Há pouco encontrei no restaurante um amigo e estivemos a desenrolar uma conversa que passou por vários temas e este que vou referir merece a melhor reflexão. Vem ao encontro das reflexões natalícias da bloguista orvalho do céu com o blogue espiritual-idade e outros.

Entre a realidade e a aparência pode existir grande distância, tal como entre o papaguear um texto ou uma prece e a sua compreensão, interiorização e concretização em comportamentos.

A propósito de que a felicidade é agora e não devemos desprezá-la agora com a intenção de a termos amanhã, porque com isso acabaremos por nunca a saborearmos - e ela depende de nós, como diz a frase de autor desconhecido «as pessoas mais felizes não têm o melhor de tudo, mas tiram o melhor partido de tudo o que têm» - veio-me à memória uma entrevista de Simone de Beauvoir (faleceu 14 de Abril de 1984) que, passados alguns minutos e várias perguntas depois de ter dito que era agnóstica, sem ligação a qualquer religião, foi-lhe perguntado qual o texto que mais a tinha impressionado durante a vida.

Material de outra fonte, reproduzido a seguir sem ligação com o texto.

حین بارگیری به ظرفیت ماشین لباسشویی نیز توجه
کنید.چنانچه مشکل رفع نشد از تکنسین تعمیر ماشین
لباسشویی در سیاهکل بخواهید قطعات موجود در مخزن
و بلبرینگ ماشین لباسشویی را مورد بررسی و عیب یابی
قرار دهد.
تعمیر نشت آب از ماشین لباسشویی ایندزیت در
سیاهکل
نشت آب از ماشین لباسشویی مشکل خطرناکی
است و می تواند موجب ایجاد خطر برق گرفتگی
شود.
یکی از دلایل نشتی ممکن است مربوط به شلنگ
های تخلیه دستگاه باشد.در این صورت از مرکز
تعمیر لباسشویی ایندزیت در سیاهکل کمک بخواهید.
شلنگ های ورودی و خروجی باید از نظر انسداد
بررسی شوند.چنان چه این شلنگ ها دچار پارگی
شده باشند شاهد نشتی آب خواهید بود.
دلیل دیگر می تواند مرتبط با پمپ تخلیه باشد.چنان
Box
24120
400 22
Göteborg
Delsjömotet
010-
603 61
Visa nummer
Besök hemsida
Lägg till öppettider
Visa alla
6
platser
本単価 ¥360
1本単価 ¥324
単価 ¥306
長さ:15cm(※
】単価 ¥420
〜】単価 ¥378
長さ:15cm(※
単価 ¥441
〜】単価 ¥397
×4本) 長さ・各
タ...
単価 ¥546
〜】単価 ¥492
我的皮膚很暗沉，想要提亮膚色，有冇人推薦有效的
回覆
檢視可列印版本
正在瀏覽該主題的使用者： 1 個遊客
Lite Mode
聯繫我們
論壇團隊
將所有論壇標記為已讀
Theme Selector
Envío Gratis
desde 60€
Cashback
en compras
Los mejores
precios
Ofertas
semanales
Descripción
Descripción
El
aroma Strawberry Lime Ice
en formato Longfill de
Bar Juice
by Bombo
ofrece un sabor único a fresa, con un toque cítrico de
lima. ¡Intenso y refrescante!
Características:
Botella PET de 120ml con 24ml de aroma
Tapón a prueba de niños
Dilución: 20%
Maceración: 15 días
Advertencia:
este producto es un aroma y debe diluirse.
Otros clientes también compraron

Inesperadamente, depois da resposta atrás referida, respondeu que foi o «Pai Nosso», uma pequena oração católica dividida em duas partes, sendo a primeira uma veneração ou louvor a Deus e a segunda um pedido. Nela consta o essencial para orientarmos toda a vida prática no melhor sentido. Da primeira parte salientou «seja feita a vossa vontade assim na Terra como no Céu», isto é um apelo a cumprirmos os «mandamentos», os bons conselhos, as boas normas, o respeito pelos valores. Na segunda parte referiu duas regras de boa conduta «o pão nosso de cada dia nos dai hoje», com o significado de não ser ambicioso, procurar, agora, tirar o melhor partido do que se tem, ser feliz neste momento, com aquilo, mesmo pouco, de que dispomos. Pensar na realidade actual, da melhor forma significa também nada fazer que prejudique outros ou o nosso futuro. A segunda regra é «perdoai as nossas ofensas assim como perdoamos a quem nos tem ofendido», e significa que devemos respeitar os outros, amar os outros como a nós mesmos, recusar ódios, rancores, invejas, vinganças.

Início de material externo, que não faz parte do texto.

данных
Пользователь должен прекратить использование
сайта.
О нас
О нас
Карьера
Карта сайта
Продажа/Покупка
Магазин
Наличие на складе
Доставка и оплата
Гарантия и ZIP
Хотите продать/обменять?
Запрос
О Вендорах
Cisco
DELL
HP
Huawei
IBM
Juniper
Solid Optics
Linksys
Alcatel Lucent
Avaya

Depois o interlocutor disse que muita gente que diz imensas vezes esta oração nunca parou para meditar nestes pormenores que sensibilizaram a intelectual agnóstica. Contou que há dois ou três anos, em 12 de Maio em Fátima, a televisão conversou com peregrinas que se arrastavam de joelhos em cumprimento de promessas. Uma senhora idosa estava a satisfazer a promessa que fizera quando pediu que o filho não morresse na guerra do Ultramar e ele regressou bem. Outra mais jovem estava a cumprir a promessa por a Nossa Senhora lhe ter satisfeito um pedido que lhe fez dois anos antes. Dava-se muito mal com a sogra, esta fazia-lhe a vida num inferno e pediu à Nossa Senhora que lhe resolvesse o problema, e ela dava-lhe uma importância e faria de joelhos um dado percurso. E a Nossa Senhora fez-lhe o favor de «levar a sogra».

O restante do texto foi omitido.